All primers were aligned against available references in GenBank (nr/nt and wgs databases) to assure coverage of all known sequence variants. The PCR-products from positive reactions were sequenced using Sanger-sequencing and aligned against the GenBank nr/nt and wgs databases for confirmation. Due to lack of established cut-offs for a valid species level identification all species level assignments were supported by a pairwise comparison of the alignment table in GenBank using the “distance tree of results” function.

Primer sequences, primer concentrations and PCR conditions are listed in Supplementary Table S6. SYBR-green real-time PCRs were performed in 25 µl reaction tubes on a SmartCycler real-time apparatus (Cepheid, Sunnyvale, California).
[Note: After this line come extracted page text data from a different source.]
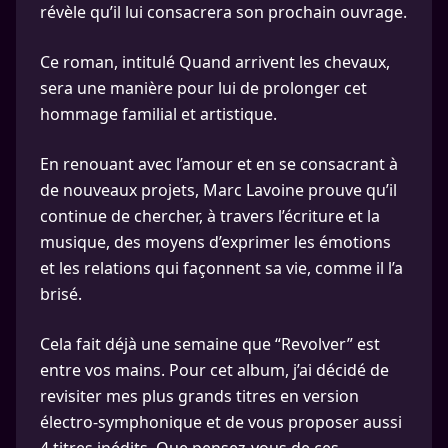
révèle qu’il lui consacrera son prochain ouvrage.
Ce roman, intitulé Quand arrivent les chevaux,
sera une manière pour lui de prolonger cet
hommage familial et artistique.
En renouant avec l’amour et en se consacrant à
de nouveaux projets, Marc Lavoine prouve qu’il
continue de chercher, à travers l’écriture et la
musique, des moyens d’exprimer les émotions
et les relations qui façonnent sa vie, comme il l’a
brisé.
Cela fait déjà une semaine que “Revolver” est
entre vos mains. Pour cet album, j’ai décidé de
revisiter mes plus grands titres en version
électro-symphonique et de vous proposer aussi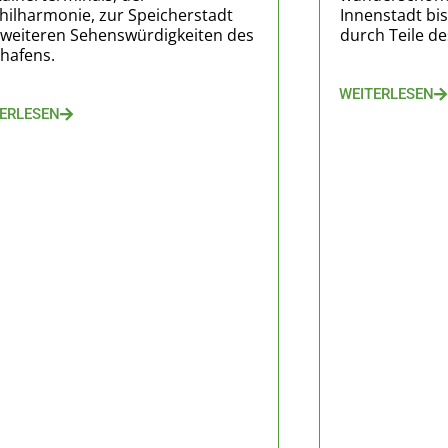
hilharmonie, zur Speicherstadt
Innenstadt bi
weiteren Sehenswürdigkeiten des
durch Teile de
hafens.
WEITERLESEN
ERLESEN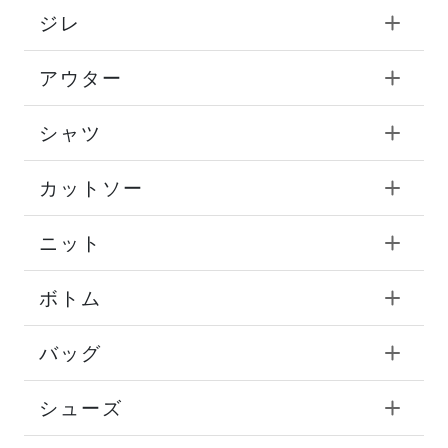
ジレ
アウター
シャツ
カットソー
ニット
ボトム
バッグ
シューズ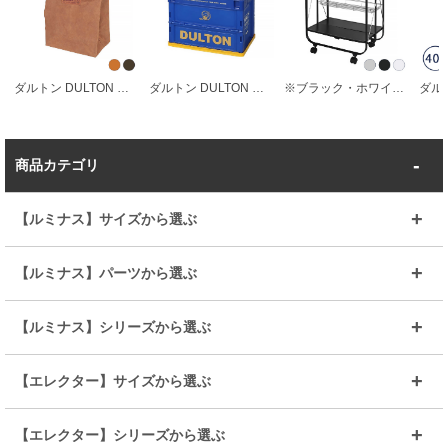
ダルトン DULTON アウトドア ワックス キャンバス ランチ バッグ
ダルトン DULTON 折りたたみコンテナ 20L
※ブラック・ホワイト品切れ ダルトン DULTON キッチン ワゴン フォールディング トローリー
商品カテゴリ
【ルミナス】サイズから選ぶ
～幅35
～幅55
【ルミナス】パーツから選ぶ
～幅65
～幅85
25mmシェルフ
19mmシェルフ
【ルミナス】シリーズから選ぶ
～幅90
～幅120
25mmポール
19mmポール
25mm
25mm
【エレクター】サイズから選ぶ
ルミナスレギュラー
ルミナススリム
BIGラック(150～180)
全25mmパーツを見る
全19mmパーツを見る
25mm
25/19mm
メタルルミナス
突っ張りラック
幅45cm
幅60cm
【エレクター】シリーズから選ぶ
PCR mixtures consisted of 12.5 µl ExTaq SYBR master mix (TaKaRa, Otsu, Japan), 0.4 or 0.6 µM of each primer (corresponding to 1.0 or 1.5 µl from a 10 µl stock solution), 8.0 or 8.5 µl PCR-grade water (depending on primer-volume) and 2 µl extracted DNA. Thermal profiles included an initial polymerase activation step at 95 °C for 30 seconds, followed by 45 cycles of 95 °C for 10 seconds, PCR-specific annealing temperature for 10 seconds and 72 °C for 20 seconds.

The products from positive PCR reactions were spun out of the SmartCycler reaction tubes into a 1.5-ml Eppendorf tube and cleaned up using ExoSAP-IT enzymatic degradation (Affymetrix, Santa Clara, California). Cycle sequencing was run for 28 cycles with annealing temperature 50 °C for all amplicons. Sanger sequencing was performed using an ABI prism 1.1 Big Dye sequencing kit and an ABI 3730 DNA analyzer (Applied Biosystems, Foster City, California 16S).

Data availability

Source data of this study are available from the corresponding author upon reasonable request. Not all patient data are publicly available due to restrictions from the Regional Ethical Committee (REK Sør-Øst D).